1 Introduction
Binary machine failure prediction using machine learning is a technique employed to anticipate the occurrence of failures or malfunctions in a binary system or machine. With the increasing complexity of modern machines, the ability to predict and prevent failures becomes crucial for optimizing performance, reducing downtime, and avoiding costly repairs.
Machine learning algorithms play a vital role in this prediction process by analyzing historical data and identifying patterns or anomalies that indicate potential failures. These algorithms learn from past failure instances, considering various factors such as sensor readings, environmental conditions, maintenance records, and other relevant parameters.

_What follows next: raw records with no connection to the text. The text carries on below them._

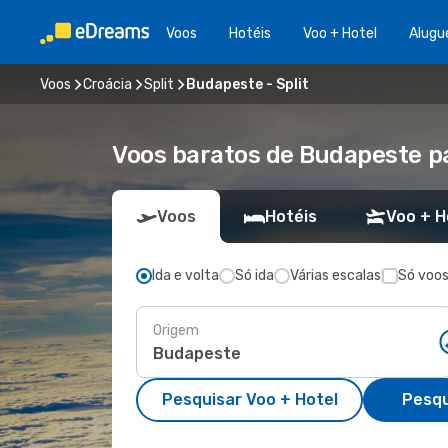
Voos
Hotéis
Voo + Hotel
Alugu
Voos
Croácia
Split
Budapeste - Split
Voos baratos de Budapeste pa
Voos
Hotéis
Voo + H
Ida e volta
Só ida
Várias escalas
Só voos
Origem
Pesquisar Voo + Hotel
Pesqu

The predictive models are trained on labeled datasets, where each instance is associated with a failure or non-failure outcome. Common machine learning techniques used for binary machine failure prediction include logistic regression, decision trees, random forests, support vector machines (SVM), and neural networks.

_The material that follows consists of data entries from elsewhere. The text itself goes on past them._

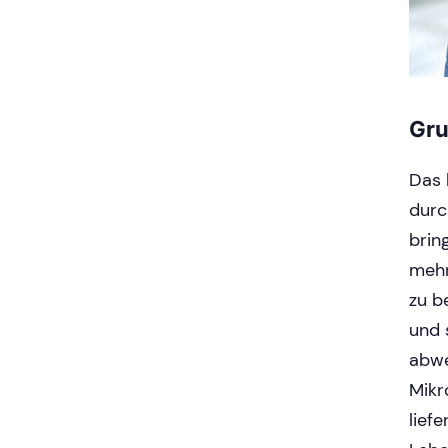
Gru
Das 
durc
bring
mehr
zu b
und 
abwe
Mikr
lief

During the training phase, the algorithms learn the relationships between input features and failure occurrences, thereby enabling them to make accurate predictions on unseen data. Feature engineering, which involves selecting or transforming relevant input variables, is an essential step in improving the model’s performance.
Once the model is trained, it can be deployed to make real-time predictions on new data streams. By continuously monitoring machine inputs and comparing them to the learned patterns, the system can generate alerts or take preventive actions whenever a potential failure is detected. This proactive approach helps minimize unexpected downtime, reduce maintenance costs, and improve overall operational efficiency.
Binary machine failure prediction using machine learning is widely applied across various industries, including manufacturing, power generation, healthcare, transportation, and more. By leveraging the power of data and advanced analytics, it offers a valuable tool for optimizing maintenance strategies, enhancing productivity, and ensuring the reliability of critical systems.
2 Importing the relevant libraries and dataset 🛠️
First, we import the required libraries which we will use to perform the current analysis.
Great ! We have all the libraries loaded. Next, we are gonna load the required dataset for conducting the machine failure classification analysis.
We will use one dataset for the purpose of exploratory data analysis and training the classification model while the test dataset for testing the classification model on a completely new dataset.
After reading the data, let us see how the train dataset looks like.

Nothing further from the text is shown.